Background: We wondered whether short-term coseasonal sublingual immunotherapy (SLIT) can reduce the development of asthma in children with hay fever in an open randomized study.

Objective: We sought to determine whether SLIT is as effective as subcutaneous immunotherapy in reducing hay fever symptoms and the development of asthma in children with hay fever.

Methods: One hundred thirteen children aged 5 to 14 years (mean age, 7.7 years) with hay fever limited to grass pollen and no other clinically important allergies were randomized in an open study involving 6 Italian pediatric allergy centers to receive specific SLIT for 3 years or standard symptomatic therapy. All of the subjects had hay fever symptoms, but at the time of study entry, none reported seasonal asthma with more than 3 episodes per season. Symptomatic treatment was limited to cetirizine, loratadine, nasal budesonide, and salbutamol on demand. The hay fever and asthma symptoms were quantified clinically.

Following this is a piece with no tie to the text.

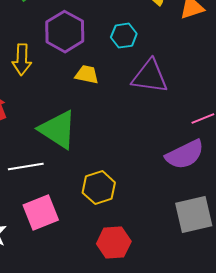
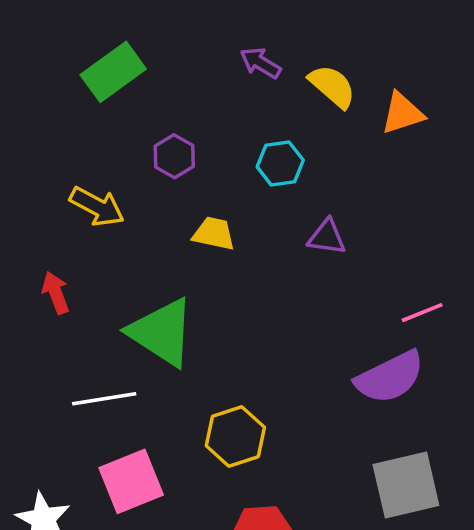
purple hexagon: (65, 32) -> (174, 156), size x0.6
yellow arrow: (22, 60) -> (97, 207), turned -64
purple triangle: (150, 77) -> (327, 237), size x0.6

Results: The actively treated children used less medication in the second and third years of therapy, and their symptom scores tended to be lower. From the second year of immunotherapy, subjective evaluation of overall allergy symptoms was favorable in the actively treated children. Development of asthma after 3 years was 3.8 times more frequent (95% confidence limits, 1.5-10.0) in the control subjects.

Conclusions: Three years of coseasonal SLIT improves seasonal allergic rhinitis symptoms and reduces the development of seasonal asthma in children with hay fever.